Lucky you to be able to get it so cheaply and readily. I have to exceed my doseage somedays ( 50 mg. x2 quid) and have to buy it online, which costs a fortune, but nothing can bring one to heel like pain. It's very demoralizing, isn't it? Linda

Wow 5 years consistently. Have you had to up the dose?

Does anyone know if you can get the extended release in generic??

complicated....
 

You know what's weird about socks and shoes is can't live with them, can't live without them. Sometimes I have to put socks on to warm up my feet (wintertime) but within 5 minutes off they come. LOL This stuff drives me insane!!! I could live where I'm at now with the dang PN if I could only get to where I could wear FREAKING SHOES! :eek: It's makes things so much more complicated.

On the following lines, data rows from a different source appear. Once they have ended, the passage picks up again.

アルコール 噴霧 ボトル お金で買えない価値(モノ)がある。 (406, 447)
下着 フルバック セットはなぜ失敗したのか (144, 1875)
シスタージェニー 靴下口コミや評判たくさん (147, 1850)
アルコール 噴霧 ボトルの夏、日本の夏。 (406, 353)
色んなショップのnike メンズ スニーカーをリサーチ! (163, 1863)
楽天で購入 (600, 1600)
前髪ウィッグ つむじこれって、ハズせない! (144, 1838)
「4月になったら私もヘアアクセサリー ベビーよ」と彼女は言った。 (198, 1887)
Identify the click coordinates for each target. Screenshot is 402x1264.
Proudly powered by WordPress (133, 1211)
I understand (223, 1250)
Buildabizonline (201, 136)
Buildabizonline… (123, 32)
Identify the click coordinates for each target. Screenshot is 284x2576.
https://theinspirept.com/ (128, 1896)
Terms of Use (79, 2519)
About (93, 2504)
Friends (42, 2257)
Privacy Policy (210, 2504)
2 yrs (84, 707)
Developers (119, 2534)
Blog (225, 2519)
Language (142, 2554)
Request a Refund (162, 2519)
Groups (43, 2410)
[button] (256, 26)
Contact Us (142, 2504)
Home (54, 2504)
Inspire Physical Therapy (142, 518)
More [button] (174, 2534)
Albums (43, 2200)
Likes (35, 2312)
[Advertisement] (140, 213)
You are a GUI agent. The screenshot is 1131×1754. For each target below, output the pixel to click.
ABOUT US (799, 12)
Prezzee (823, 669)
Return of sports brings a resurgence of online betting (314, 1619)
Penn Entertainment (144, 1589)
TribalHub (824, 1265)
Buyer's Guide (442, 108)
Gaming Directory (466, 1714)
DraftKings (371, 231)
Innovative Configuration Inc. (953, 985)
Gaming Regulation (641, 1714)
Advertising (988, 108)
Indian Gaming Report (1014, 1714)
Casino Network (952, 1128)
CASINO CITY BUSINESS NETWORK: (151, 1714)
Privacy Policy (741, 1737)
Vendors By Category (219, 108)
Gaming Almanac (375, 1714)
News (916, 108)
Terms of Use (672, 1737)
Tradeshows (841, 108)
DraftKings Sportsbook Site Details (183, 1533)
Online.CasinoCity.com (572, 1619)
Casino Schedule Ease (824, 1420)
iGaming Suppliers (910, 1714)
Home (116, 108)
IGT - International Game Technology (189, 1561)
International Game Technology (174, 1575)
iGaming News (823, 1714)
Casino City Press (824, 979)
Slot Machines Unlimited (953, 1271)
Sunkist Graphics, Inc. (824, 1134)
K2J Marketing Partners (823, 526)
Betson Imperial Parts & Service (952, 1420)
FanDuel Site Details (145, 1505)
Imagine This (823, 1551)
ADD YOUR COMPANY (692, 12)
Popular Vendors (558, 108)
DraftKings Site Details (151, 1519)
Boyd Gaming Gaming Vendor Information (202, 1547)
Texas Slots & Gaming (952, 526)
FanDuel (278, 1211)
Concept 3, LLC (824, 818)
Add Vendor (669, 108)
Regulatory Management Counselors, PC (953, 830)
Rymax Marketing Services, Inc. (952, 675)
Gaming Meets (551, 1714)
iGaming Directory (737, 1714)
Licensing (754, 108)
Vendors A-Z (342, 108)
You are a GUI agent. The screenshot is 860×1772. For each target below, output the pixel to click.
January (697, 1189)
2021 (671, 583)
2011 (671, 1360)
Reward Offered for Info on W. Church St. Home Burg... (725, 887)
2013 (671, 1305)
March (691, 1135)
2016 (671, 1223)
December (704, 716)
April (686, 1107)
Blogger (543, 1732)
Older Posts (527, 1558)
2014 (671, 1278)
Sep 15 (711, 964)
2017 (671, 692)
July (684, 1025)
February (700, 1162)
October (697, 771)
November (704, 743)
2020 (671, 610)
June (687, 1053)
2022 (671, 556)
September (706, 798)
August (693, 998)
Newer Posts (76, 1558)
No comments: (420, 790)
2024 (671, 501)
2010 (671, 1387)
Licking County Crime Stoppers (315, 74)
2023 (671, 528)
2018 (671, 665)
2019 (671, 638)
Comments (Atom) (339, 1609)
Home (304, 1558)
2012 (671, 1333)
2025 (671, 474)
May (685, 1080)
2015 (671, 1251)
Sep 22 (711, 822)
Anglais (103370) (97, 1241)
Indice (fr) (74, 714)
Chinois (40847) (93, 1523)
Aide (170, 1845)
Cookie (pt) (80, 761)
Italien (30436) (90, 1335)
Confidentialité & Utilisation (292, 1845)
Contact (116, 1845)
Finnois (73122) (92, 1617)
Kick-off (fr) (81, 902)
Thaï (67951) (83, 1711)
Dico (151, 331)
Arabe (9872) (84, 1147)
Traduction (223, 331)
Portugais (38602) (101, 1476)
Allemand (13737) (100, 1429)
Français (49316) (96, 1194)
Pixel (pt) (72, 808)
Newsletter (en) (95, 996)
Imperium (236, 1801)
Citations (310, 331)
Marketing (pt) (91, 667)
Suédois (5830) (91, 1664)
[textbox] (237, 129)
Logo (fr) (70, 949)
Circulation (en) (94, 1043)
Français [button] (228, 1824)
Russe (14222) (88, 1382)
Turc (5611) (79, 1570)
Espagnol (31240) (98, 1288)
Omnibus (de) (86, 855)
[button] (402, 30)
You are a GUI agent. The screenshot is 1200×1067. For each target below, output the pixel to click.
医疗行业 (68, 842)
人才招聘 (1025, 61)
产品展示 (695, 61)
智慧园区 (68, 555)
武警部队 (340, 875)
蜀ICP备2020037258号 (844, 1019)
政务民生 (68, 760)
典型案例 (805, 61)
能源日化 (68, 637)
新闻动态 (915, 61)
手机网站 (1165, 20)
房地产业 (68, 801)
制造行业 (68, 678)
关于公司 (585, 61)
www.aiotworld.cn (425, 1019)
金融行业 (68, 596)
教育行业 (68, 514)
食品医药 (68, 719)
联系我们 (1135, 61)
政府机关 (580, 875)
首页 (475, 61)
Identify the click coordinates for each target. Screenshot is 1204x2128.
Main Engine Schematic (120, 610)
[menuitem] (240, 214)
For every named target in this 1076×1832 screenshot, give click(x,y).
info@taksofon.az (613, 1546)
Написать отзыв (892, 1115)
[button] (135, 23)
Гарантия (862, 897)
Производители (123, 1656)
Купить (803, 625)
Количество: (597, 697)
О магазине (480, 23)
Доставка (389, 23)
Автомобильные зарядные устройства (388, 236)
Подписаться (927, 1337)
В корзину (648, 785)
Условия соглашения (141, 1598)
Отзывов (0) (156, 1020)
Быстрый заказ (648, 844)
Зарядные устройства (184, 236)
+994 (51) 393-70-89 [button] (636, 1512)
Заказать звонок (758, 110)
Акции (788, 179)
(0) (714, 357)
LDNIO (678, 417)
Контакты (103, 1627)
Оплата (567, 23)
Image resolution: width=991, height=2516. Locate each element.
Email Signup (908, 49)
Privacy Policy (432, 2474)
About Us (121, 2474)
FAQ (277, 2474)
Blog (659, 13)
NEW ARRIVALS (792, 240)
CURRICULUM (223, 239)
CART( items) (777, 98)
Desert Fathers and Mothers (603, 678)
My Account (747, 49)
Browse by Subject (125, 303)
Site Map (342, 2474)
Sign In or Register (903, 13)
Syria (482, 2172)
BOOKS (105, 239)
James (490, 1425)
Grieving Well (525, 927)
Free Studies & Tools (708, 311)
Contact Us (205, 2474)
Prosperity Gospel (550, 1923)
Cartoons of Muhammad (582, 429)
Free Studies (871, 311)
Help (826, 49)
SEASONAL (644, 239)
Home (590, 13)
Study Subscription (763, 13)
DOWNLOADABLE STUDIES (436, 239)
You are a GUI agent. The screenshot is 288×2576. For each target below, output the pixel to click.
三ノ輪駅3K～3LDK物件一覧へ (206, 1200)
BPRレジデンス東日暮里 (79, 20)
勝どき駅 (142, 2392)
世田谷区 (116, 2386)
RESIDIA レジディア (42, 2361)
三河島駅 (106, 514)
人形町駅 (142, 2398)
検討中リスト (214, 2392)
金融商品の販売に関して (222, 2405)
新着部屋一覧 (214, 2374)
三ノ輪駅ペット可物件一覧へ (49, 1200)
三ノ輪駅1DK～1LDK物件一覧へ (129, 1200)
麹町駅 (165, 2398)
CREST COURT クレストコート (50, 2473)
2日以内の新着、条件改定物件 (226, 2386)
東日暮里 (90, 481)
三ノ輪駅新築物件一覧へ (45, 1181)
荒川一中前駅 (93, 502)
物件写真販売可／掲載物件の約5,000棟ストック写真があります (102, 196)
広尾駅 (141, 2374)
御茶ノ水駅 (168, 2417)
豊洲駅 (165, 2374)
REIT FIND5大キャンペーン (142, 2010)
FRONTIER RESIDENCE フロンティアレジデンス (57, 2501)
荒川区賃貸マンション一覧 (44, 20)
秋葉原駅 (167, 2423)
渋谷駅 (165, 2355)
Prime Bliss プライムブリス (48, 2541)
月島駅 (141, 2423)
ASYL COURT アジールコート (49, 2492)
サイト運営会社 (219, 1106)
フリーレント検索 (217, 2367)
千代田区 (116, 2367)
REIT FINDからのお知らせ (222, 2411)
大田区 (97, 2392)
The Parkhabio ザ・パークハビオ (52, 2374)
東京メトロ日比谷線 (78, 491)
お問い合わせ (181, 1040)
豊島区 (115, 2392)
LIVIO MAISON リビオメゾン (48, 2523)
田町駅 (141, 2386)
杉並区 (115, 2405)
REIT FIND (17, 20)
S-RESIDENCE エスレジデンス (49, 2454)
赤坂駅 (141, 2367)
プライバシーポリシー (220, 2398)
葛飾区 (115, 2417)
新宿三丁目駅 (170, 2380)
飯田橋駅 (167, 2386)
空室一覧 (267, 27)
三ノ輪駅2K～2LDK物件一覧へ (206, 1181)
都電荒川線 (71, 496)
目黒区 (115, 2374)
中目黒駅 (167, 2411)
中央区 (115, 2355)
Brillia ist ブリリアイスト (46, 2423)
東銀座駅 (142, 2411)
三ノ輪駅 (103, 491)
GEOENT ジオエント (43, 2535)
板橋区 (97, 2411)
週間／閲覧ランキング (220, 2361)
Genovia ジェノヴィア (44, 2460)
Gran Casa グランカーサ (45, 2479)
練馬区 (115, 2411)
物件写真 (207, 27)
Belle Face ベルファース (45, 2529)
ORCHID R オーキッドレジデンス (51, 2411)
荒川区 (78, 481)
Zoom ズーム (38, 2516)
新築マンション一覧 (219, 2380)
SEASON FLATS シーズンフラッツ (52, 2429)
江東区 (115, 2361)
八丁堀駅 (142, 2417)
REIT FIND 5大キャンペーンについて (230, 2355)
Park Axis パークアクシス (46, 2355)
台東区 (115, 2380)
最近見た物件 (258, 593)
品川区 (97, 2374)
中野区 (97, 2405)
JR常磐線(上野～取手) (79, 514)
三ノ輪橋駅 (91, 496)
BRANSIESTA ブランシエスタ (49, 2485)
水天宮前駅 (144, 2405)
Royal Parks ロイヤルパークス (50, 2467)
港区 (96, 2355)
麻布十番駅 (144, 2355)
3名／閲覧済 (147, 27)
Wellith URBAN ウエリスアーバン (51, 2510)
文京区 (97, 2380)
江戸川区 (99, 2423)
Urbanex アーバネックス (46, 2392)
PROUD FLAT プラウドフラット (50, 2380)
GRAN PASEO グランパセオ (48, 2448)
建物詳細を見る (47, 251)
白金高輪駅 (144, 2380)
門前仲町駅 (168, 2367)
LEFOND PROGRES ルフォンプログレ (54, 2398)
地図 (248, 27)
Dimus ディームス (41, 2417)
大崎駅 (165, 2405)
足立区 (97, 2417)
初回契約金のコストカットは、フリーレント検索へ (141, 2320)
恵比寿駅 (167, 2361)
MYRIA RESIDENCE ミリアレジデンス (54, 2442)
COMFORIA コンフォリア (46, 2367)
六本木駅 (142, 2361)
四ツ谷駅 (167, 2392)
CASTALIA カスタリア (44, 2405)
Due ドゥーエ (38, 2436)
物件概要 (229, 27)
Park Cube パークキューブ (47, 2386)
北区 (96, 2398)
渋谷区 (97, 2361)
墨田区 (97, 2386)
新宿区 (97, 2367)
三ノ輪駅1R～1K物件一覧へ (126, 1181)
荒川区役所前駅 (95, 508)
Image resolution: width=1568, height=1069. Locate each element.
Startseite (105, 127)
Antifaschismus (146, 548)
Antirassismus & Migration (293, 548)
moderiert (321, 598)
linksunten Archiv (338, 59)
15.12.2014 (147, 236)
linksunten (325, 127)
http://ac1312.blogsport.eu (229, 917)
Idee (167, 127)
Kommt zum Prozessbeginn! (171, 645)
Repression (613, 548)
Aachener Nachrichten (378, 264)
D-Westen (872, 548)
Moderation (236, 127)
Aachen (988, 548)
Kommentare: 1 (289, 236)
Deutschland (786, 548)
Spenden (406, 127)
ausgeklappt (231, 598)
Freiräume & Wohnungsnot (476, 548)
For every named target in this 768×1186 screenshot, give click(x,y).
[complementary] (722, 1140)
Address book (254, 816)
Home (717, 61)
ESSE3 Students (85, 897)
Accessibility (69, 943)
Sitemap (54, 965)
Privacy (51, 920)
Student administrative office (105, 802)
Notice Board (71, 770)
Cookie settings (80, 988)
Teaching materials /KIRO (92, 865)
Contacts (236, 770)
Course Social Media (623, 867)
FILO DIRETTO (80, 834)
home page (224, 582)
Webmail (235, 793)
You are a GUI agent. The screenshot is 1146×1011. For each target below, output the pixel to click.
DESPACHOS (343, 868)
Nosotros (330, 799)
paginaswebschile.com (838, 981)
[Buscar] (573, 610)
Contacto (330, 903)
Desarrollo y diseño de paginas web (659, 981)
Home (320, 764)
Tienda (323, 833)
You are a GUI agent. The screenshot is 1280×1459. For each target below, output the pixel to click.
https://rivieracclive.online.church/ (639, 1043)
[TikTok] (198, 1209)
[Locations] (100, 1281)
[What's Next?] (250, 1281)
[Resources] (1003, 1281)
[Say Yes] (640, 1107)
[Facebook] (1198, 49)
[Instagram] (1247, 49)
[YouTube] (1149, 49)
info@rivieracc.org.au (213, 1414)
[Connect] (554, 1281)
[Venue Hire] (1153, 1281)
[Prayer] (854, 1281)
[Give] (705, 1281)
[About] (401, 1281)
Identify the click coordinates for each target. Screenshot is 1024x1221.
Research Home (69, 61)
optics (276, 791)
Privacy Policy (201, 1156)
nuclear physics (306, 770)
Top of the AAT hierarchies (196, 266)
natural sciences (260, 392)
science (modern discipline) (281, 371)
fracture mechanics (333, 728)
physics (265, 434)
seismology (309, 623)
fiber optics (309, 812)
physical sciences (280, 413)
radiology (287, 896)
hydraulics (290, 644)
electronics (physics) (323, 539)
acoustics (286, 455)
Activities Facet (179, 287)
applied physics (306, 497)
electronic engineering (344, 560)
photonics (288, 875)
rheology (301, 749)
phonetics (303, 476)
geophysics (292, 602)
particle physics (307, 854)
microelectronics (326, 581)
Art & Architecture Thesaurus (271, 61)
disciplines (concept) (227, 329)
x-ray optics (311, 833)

Yes Marty. I've had to up the dose but I'm at the max and not going any higher. Sadly, the extended release isn't available in a generic yet. I use other meds with it and I've got room to increase those.

Yep, yep, yep. Well, I wouldn't say I could live with the pain except for the footwear, but jeepers, what to put on our feet is a problem. I just left a huge back of shoes I've worn once and brand new never worn socks for the Vietnam Veterans. At least someone might get some use out of them.